6. What I’d Say to the Martians, Jack Handey
A collection of short essays and scripts from veteran Saturday Night Live sketch writer Jack Handey, What I’d Say to the Martians is perfect for dipping in and out of. But possibly not in public, where Handey’s facility with language and sneaky one-liners might have you guffawing uncomfortably loudly.
7. Skinjob, Bruce McCabe
Technology writer Bruce McCabe looks a decade into the future and finds a polarised society where nihilistic porn addicts do battle with religious fundamentalists in this fast-paced techno-thriller, which has drawn comparisons with Robert Ludlum and Michael Crichton.
More after the break...
8. Solo, William Boyd
It’s half a century since Ian Fleming died, but since then a succession of authors has kept Bond alive, some of them really very distinguished - Kingsely Amis was the first, and now William Boyd has taken up the mantle. If you’ve read any of Boyd’s superb novels, you’re probably already be in the queue for this one.

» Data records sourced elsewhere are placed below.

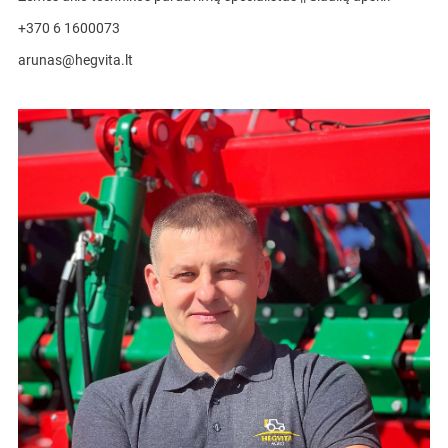
+370 6 1600073
arunas@hegvita.lt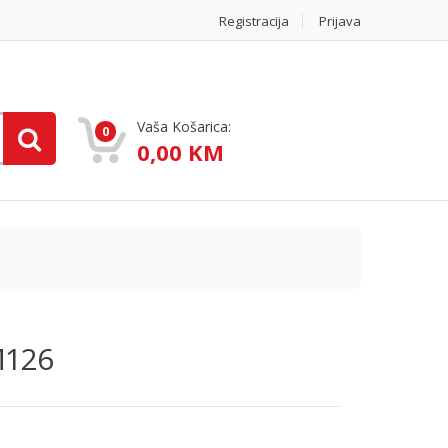
Registracija
Prijava
Vaša Košarica:
0
0,00 KM
M126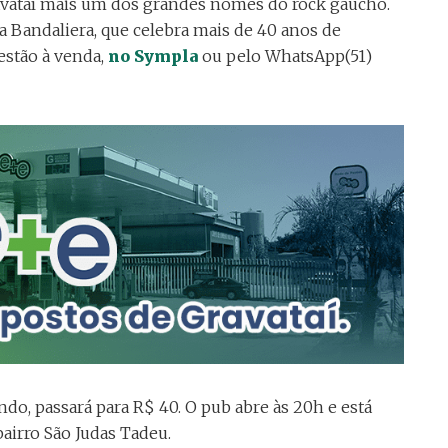
ravataí mais um dos grandes nomes do rock gaúcho.
 a Bandaliera, que celebra mais de 40 anos de
 estão à venda,
no Sympla
ou pelo WhatsApp(51)
ndo, passará para R$ 40. O pub abre às 20h e está
bairro São Judas Tadeu.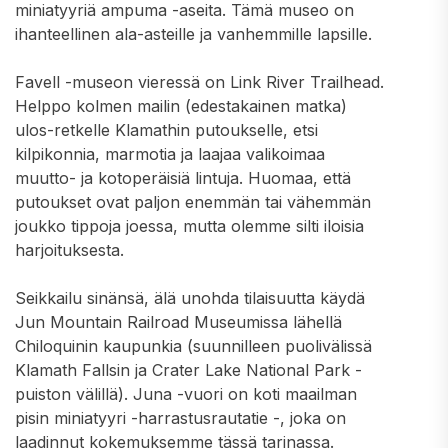
miniatyyriä ampuma -aseita. Tämä museo on
ihanteellinen ala-asteille ja vanhemmille lapsille.
Favell -museon vieressä on Link River Trailhead.
Helppo kolmen mailin (edestakainen matka)
ulos-retkelle Klamathin putoukselle, etsi
kilpikonnia, marmotia ja laajaa valikoimaa
muutto- ja kotoperäisiä lintuja. Huomaa, että
putoukset ovat paljon enemmän tai vähemmän
joukko tippoja joessa, mutta olemme silti iloisia
harjoituksesta.
Seikkailu sinänsä, älä unohda tilaisuutta käydä
Jun Mountain Railroad Museumissa lähellä
Chiloquinin kaupunkia (suunnilleen puolivälissä
Klamath Fallsin ja Crater Lake National Park -
puiston välillä). Juna -vuori on koti maailman
pisin miniatyyri -harrastusrautatie -, joka on
laadinnut kokemuksemme tässä tarinassa.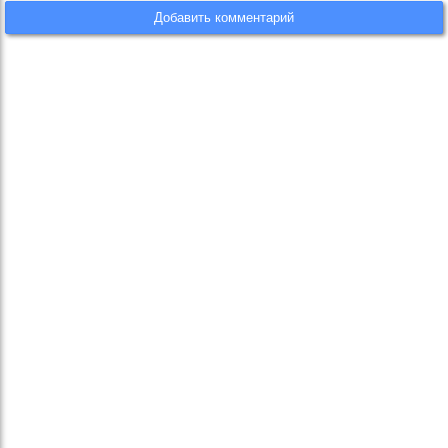
Добавить комментарий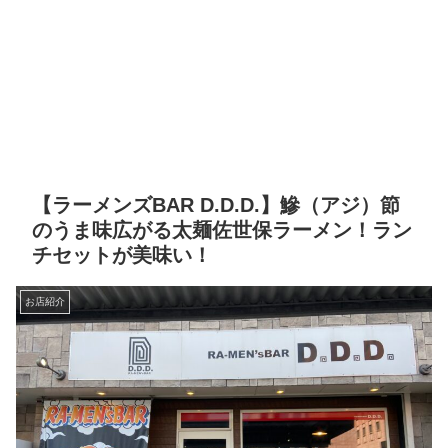
【ラーメンズBAR D.D.D.】鰺（アジ）節
のうま味広がる太麺佐世保ラーメン！ラン
チセットが美味い！
お店紹介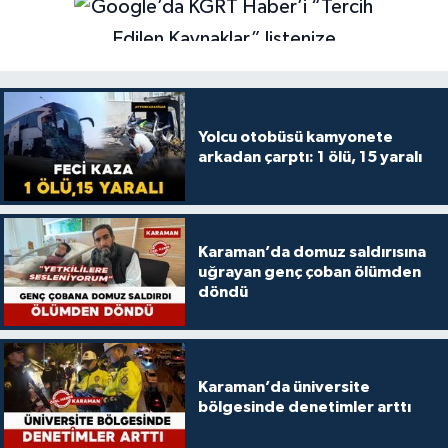
Yolcu otobüsü kamyonete
arkadan çarptı: 1 ölü, 15 yaralı
Karaman’da domuz saldırısına
uğrayan genç çoban ölümden
döndü
Karaman’da üniversite
bölgesinde denetimler arttı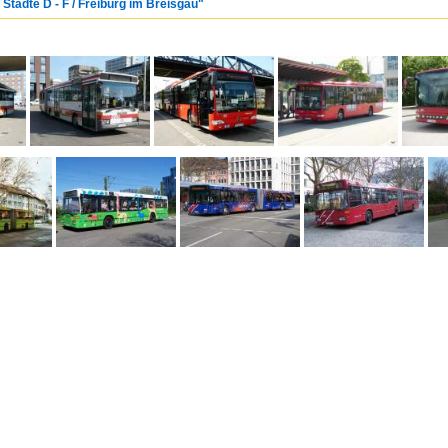
 Städte D - F / Freiburg im Breisgau"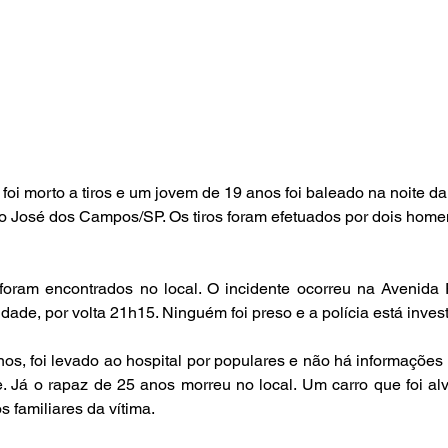
i morto a tiros e um jovem de 19 anos foi baleado na noite da 
São José dos Campos/SP. Os tiros foram efetuados por dois hom
foram encontrados no local. O incidente ocorreu na Avenida R
idade, por volta 21h15. Ninguém foi preso e a polícia está inves
os, foi levado ao hospital por populares e não há informações 
 Já o rapaz de 25 anos morreu no local. Um carro que foi alv
s familiares da vítima.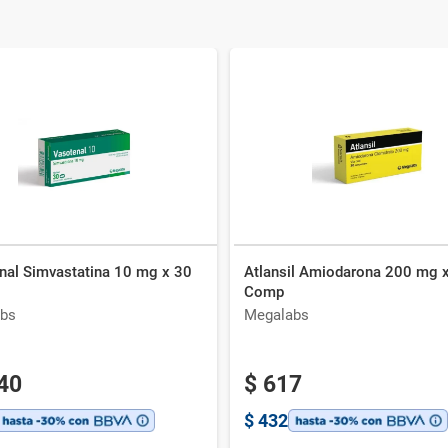
nal Simvastatina 10 mg x 30
Atlansil Amiodarona 200 mg 
Comp
bs
Megalabs
40
$
617
$
432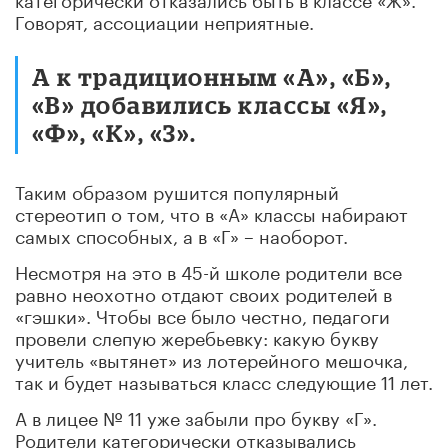
Говорят, ассоциации неприятные.
А к традиционным «А», «Б»,
«В» добавились классы «Я»,
«Ф», «К», «З».
Таким образом рушится популярный
стереотип о том, что в «А» классы набирают
самых способных, а в «Г» – наоборот.
Несмотря на это в 45-й школе родители все
равно неохотно отдают своих родителей в
«гэшки». Чтобы все было честно, педагоги
провели слепую жеребьевку: какую букву
учитель «вытянет» из лотерейного мешочка,
так и будет называться класс следующие 11 лет.
А в лицее № 11 уже забыли про букву «Г».
Родители категорически отказывались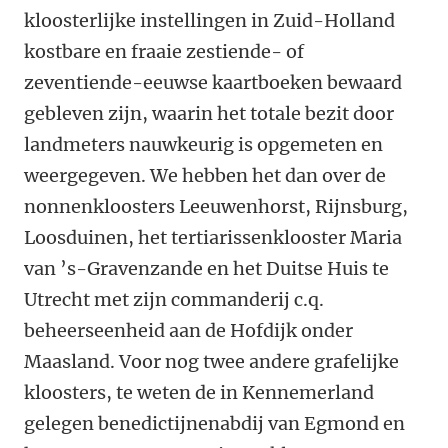
kloosterlijke instellingen in Zuid-Holland
kostbare en fraaie zestiende- of
zeventiende-eeuwse kaartboeken bewaard
gebleven zijn, waarin het totale bezit door
landmeters nauwkeurig is opgemeten en
weergegeven. We hebben het dan over de
nonnenkloosters Leeuwenhorst, Rijnsburg,
Loosduinen, het tertiarissenklooster Maria
van ’s-Gravenzande en het Duitse Huis te
Utrecht met zijn commanderij c.q.
beheerseenheid aan de Hofdijk onder
Maasland. Voor nog twee andere grafelijke
kloosters, te weten de in Kennemerland
gelegen benedictijnenabdij van Egmond en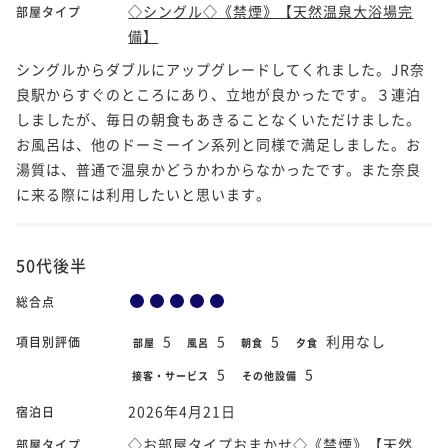
◇シングル◇《禁煙》【天然温泉大浴場完
部屋タイプ
備】
シングルからダブルにアップグレードしてくれました。JR奈
良駅からすぐのところにあり、立地が良かったです。３連泊
しましたが、毎日の朝食もあきることなくいただけました。
お風呂は、他のドーミーイン系列と同様で満足しました。お
湯質は、普通で温泉かどうかわからなかったです。また奈良
に来る際には利用したいと思います。
50代後半
総合点
5
5
5
利用なし
項目別評価
部屋
風呂
朝食
夕食
5
5
接客・サービス
その他設備
2026年4月21日
宿泊日
◇お部屋タイプおまかせ◇《禁煙》【天然
部屋タイプ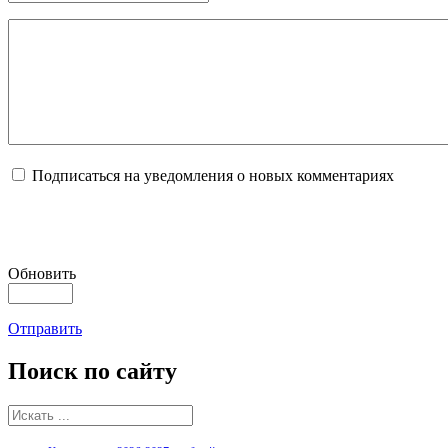
Подписаться на уведомления о новых комментариях
Обновить
Отправить
Поиск
по сайту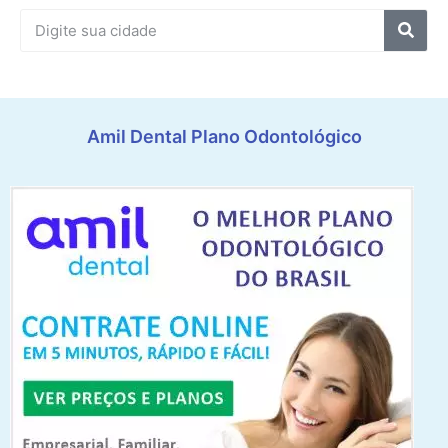
Amil Dental Plano Odontológico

9. Cubed: A Secret History of the Workplace, Nikil Saval
You might not think the office has changed all that drastically throughout its (relatively short) history, but you’d be wrong: that place where most of us toil through the best years of our lives has warped and changed to reflect the times – and Cubed’s story of white collar work makes for a surprisingly compelling read.
10. Alex Through the Looking-Glass, Alex Bellos
If you don’t see the beauty or value in mathematics, it could be that you’re just not looking at it right. Alex Bellos wants to change all that. His sparkling, humorous book, a series of encounters with the numbers-obsessed, demonstrates in diverting fashion how maths has changed our world.